Activity: Beginning with the line that includes "Athletic Association: (86, 1082)" and ending with the last line, print the records exactly, leaving every picture out.

Dataset records:
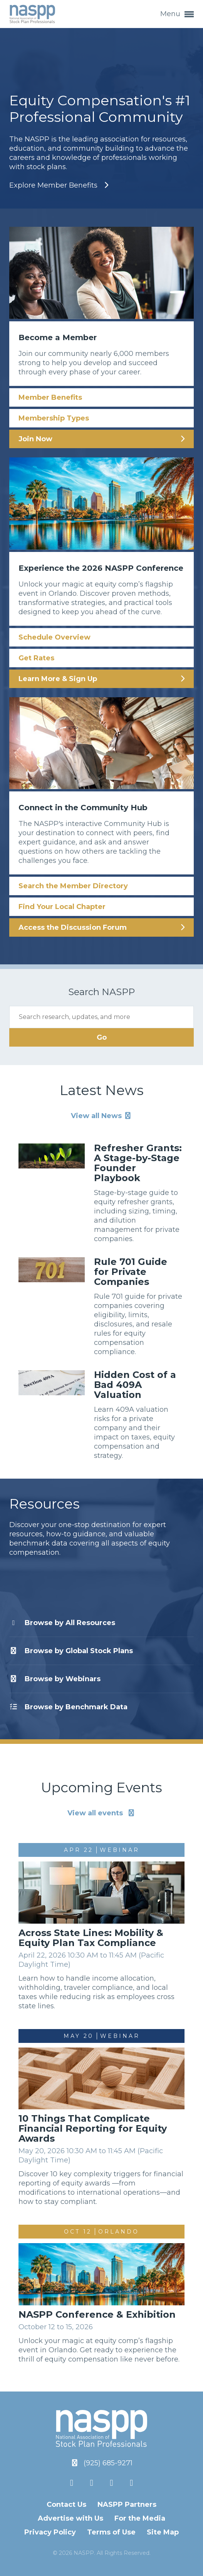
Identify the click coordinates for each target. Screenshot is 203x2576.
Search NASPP (101, 992)
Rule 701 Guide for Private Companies (130, 1271)
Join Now (35, 439)
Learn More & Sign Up (57, 679)
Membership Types (53, 418)
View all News (102, 1116)
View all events (101, 1813)
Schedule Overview (54, 637)
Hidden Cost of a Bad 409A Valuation (135, 1384)
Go (102, 1037)
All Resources (62, 1623)
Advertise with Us (70, 2518)
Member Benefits (50, 397)
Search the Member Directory (73, 886)
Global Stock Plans (71, 1651)
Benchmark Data (68, 1707)
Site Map (163, 2532)
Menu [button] (177, 14)
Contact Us (66, 2504)
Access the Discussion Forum (72, 927)
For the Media (139, 2518)
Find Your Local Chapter (62, 906)
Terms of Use (111, 2532)
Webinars (55, 1679)
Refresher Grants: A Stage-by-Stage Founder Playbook (138, 1162)
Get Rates (36, 658)
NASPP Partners (126, 2504)
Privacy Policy (50, 2532)
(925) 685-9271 (108, 2463)
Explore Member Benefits (54, 185)
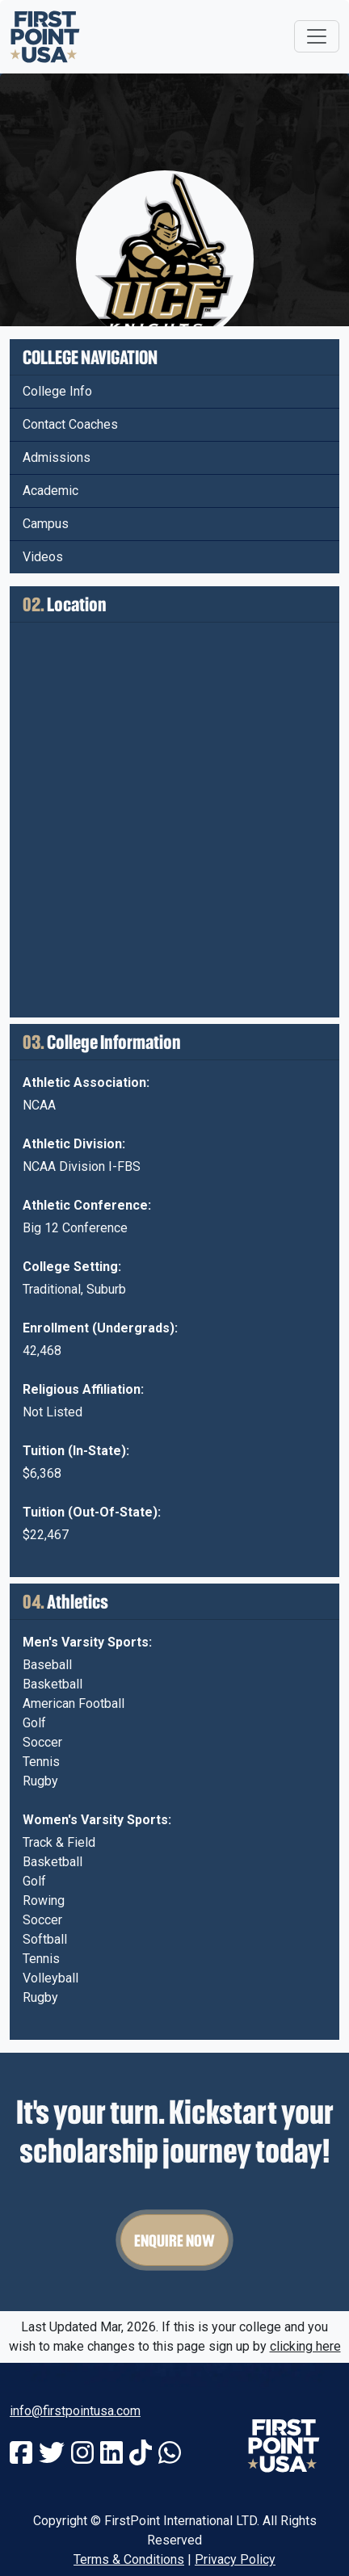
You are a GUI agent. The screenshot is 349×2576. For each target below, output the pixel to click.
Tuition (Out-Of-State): (92, 1512)
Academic (50, 490)
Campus (46, 523)
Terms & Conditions (129, 2559)
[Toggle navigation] (316, 36)
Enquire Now (174, 2240)
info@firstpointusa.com (75, 2411)
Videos (43, 556)
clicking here (305, 2346)
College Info (57, 391)
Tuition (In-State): (76, 1450)
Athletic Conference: (87, 1205)
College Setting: (72, 1266)
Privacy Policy (235, 2559)
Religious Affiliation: (83, 1389)
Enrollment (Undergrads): (100, 1328)
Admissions (56, 457)
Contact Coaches (70, 424)
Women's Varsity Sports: (97, 1819)
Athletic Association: (86, 1082)
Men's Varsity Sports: (87, 1642)
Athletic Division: (74, 1144)
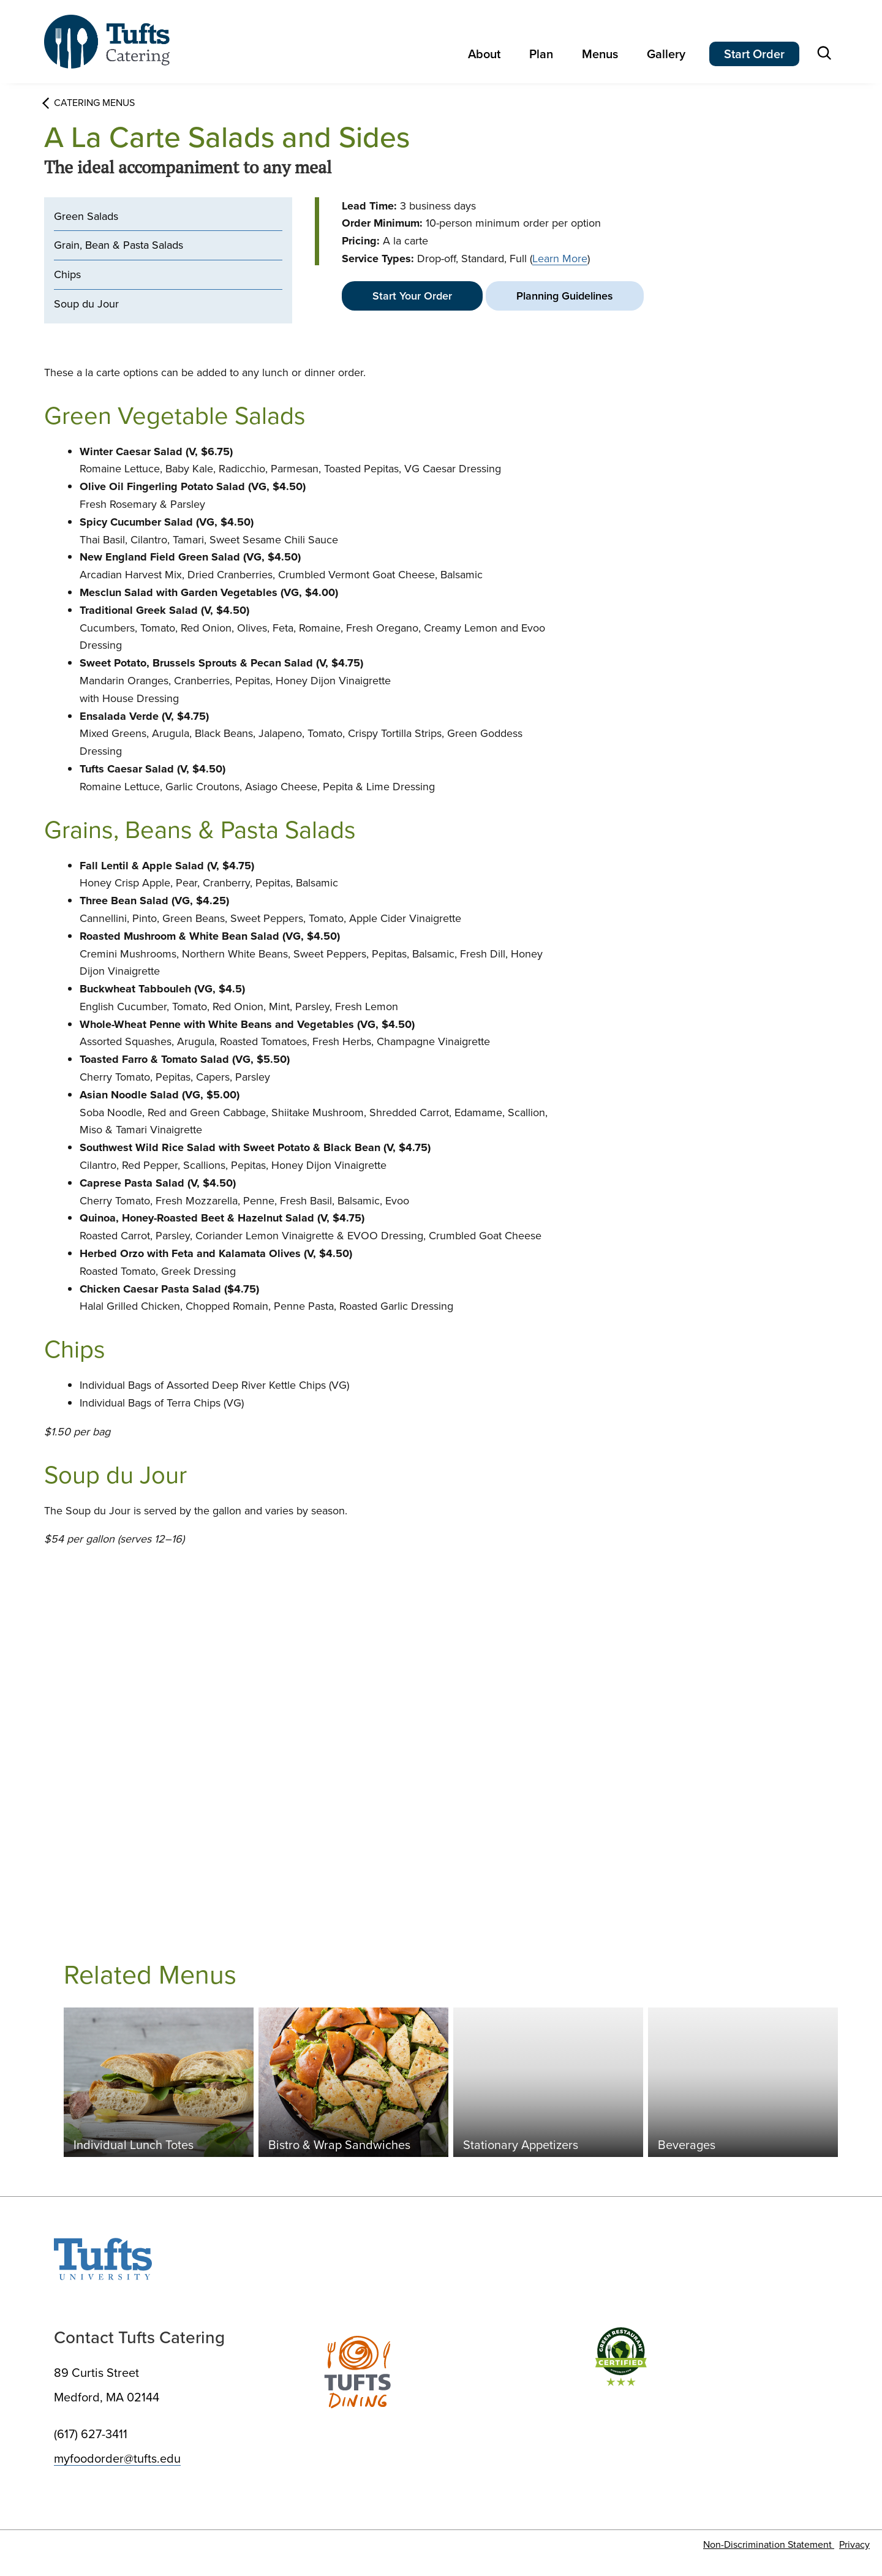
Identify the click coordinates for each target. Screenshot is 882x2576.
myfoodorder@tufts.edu (117, 2458)
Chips (67, 274)
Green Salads (86, 216)
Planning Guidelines (564, 296)
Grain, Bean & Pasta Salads (118, 245)
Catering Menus (89, 103)
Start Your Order (412, 296)
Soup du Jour (86, 304)
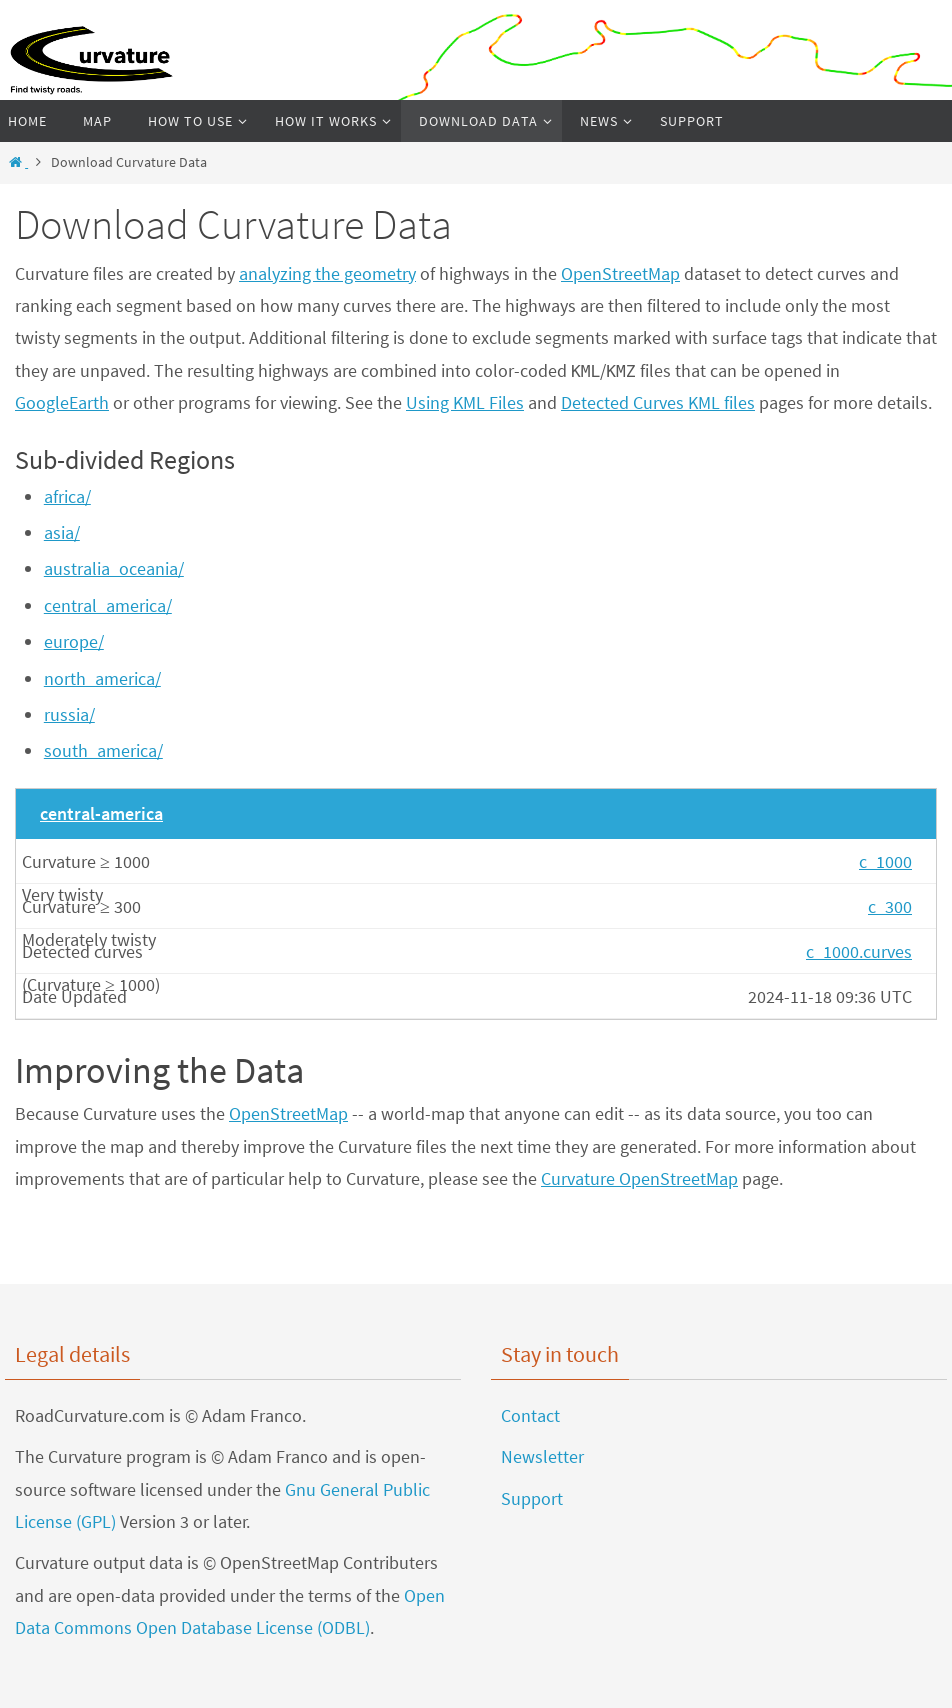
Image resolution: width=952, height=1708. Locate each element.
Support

Answer:
Athletic Association: (86, 1082)
Men's Varsity Sports: (87, 1642)
Athletic Division: (74, 1144)
Identify the click coordinates for each target. Screenshot is 882x2576.
myfoodorder@tufts.edu (117, 2458)
Chips (67, 274)
Green Salads (86, 216)
Planning Guidelines (564, 296)
Grain, Bean & Pasta Salads (118, 245)
Catering Menus (89, 103)
Start Your Order (412, 296)
Soup du Jour (86, 304)
Image resolution: width=952, height=1708. Locate each element.
Support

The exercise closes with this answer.